Italy’s better-off citizens are by now accustomed, like the rest of Europe’s chattering classes, to the concept of “adopting” a child in poverty stricken Africa.
But after the most brutal recession in living memory, charity is now starting closer to home for some Italians, with hundreds choosing to offer vital financial assistance to local children, rather than youngsters in the Third World.
Despite being based in one of the world’s richest countries, the Milan charity Auitare i bambini (Help the Children), has revealed how 400 local infants have been “adopted” in the past six months by concerned citizens who want to ensure that impoverished compatriots have enough to eat and have a place in nursery.

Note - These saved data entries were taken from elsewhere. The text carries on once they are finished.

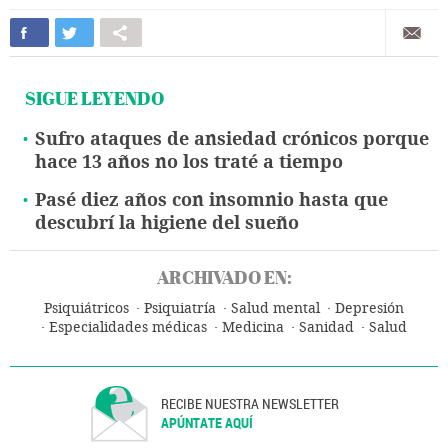
SIGUE LEYENDO
Sufro ataques de ansiedad crónicos porque
hace 13 años no los traté a tiempo
Pasé diez años con insomnio hasta que
descubrí la higiene del sueño
ARCHIVADO EN:
Psiquiátricos
Psiquiatría
Salud mental
Depresión
Especialidades médicas
Medicina
Sanidad
Salud
RECIBE NUESTRA NEWSLETTER
APÚNTATE AQUÍ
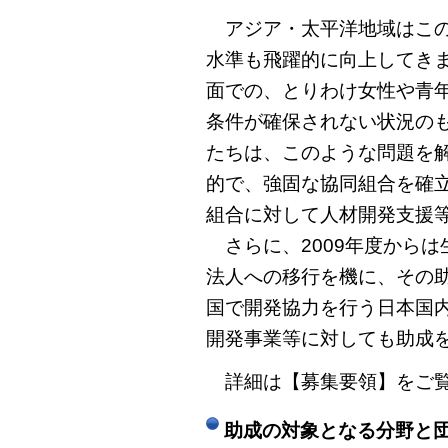
アジア・太平洋地域はこの
水準も飛躍的に向上してき
面での、とりわけ女性や青
条件が確保されない状況の
たちは、このような問題を
的で、強固な協同組合を確
組合に対して人材開発支援
さらに、2009年度から
法人への移行を機に、その
国で開発協力を行う日本国
開発事業等に対しても助成
詳細は【募集要領】をご
助成の対象となる分野と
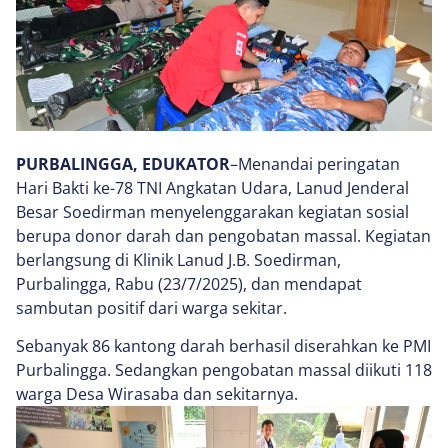
PURBALINGGA, EDUKATOR
–Menandai peringatan
Hari Bakti ke-78 TNI Angkatan Udara, Lanud Jenderal
Besar Soedirman menyelenggarakan kegiatan sosial
berupa donor darah dan pengobatan massal. Kegiatan
berlangsung di Klinik Lanud J.B. Soedirman,
Purbalingga, Rabu (23/7/2025), dan mendapat
sambutan positif dari warga sekitar.
Sebanyak 86 kantong darah berhasil diserahkan ke PMI
Purbalingga. Sedangkan pengobatan massal diikuti 118
warga Desa Wirasaba dan sekitarnya.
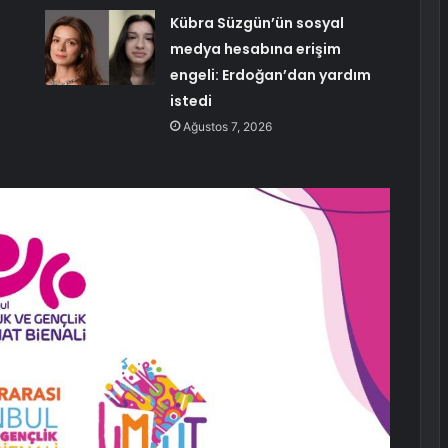
Kübra Süzgün’ün sosyal
medya hesabına erişim
engeli: Erdoğan’dan yardım
istedi
Ağustos 7, 2026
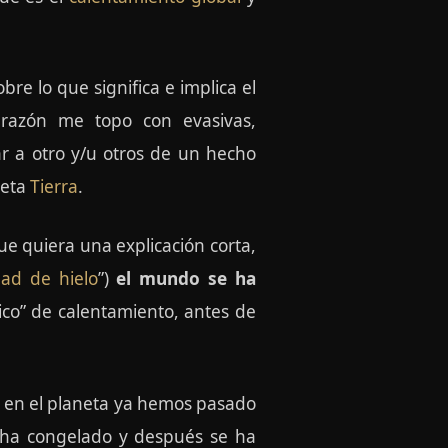
re lo que significa e implica el
 razón me topo con evasivas,
r a otro y/u otros de un hecho
neta
Tierra
.
ue quiera una explicación corta,
ad de hielo
”)
el mundo se ha
ico” de calentamiento, antes de
o en el planeta ya hemos pasado
se ha congelado y después se ha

The group’s spokesman Alex Gusella said: “Since the charity was founded in 2000 we’ve been helping people ‘adopt’ infants from afar in countries in Africa and Asia. Then last year we said: ‘Why not allow people to offer the same help to babies in this country?’ Unfortunately Italy is one of the European countries in which levels of child poverty are highest.”
Auitare i bambini has established links with seven nurseries around Italy, from Piemonte in the north to Sicily in the far south. Patrons are able to sponsor a baby aged from six months to three years old in any of the seven establishments, thereby ensuring the nursery fees are paid and they are fed properly. “The main point is this allows the mothers to go out and work,” Mr Gusella told The Independent.
The development shows how Italy, Europe’s centre of fashion, fine dining and football, suffers from pernicious wealth inequality. And it underlines the gravity of the economic problems facing the country as the new Prime Minister Matteo Renzi promises radical measures to kickstart its moribund economy, which has seen youth employment soar to 40 per cent. The level of women working in Italy is only about 50.5 per cent, among the worst in Europe.
Earlier this month, figures from the government revealed how one Italian household in four is facing serious financial hardship. According to the report titled “Noi Italia” by the national statistical agency Istat, 24.9 per cent of households in 2012 were in a situation of “deprivation”, meeting at least three of the agency’s nine poverty criteria.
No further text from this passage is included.